==== EXTRACTED DATA
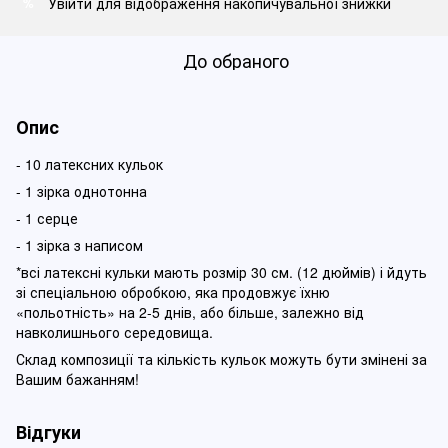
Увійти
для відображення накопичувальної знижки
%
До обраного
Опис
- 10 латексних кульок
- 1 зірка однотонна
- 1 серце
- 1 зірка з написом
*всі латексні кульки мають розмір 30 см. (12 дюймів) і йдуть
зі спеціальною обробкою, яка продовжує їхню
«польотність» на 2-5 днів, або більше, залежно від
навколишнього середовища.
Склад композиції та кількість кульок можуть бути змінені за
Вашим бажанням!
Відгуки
========
==== EXTRACTED DATA
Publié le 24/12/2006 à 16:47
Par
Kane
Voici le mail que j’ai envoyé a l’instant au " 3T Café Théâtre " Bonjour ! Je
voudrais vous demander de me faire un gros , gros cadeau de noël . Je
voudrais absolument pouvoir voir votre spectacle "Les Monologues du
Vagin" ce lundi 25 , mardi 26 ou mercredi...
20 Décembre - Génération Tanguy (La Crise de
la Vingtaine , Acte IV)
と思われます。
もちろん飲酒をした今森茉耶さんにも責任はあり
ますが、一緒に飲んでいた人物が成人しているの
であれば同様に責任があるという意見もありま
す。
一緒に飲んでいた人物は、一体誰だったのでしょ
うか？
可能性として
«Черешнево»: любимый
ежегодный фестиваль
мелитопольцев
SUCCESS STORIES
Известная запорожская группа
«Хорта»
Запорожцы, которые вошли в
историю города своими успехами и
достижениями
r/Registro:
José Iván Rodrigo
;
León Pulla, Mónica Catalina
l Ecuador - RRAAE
========
==== EXTRACTED DATA
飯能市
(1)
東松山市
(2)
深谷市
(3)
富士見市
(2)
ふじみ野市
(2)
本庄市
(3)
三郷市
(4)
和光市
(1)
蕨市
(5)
========
▸ **EXERCISE DETAILS**
Retype only the lines above between the line with "Запорожцы, которые вошли в" and the line with "l Ecuador - RRAAE", counting those two lines as well, and keep every character as it is.

▸ **TASK OUTPUT**
Запорожцы, которые вошли в
историю города своими успехами и
достижениями
r/Registro:
José Iván Rodrigo
;
León Pulla, Mónica Catalina
l Ecuador - RRAAE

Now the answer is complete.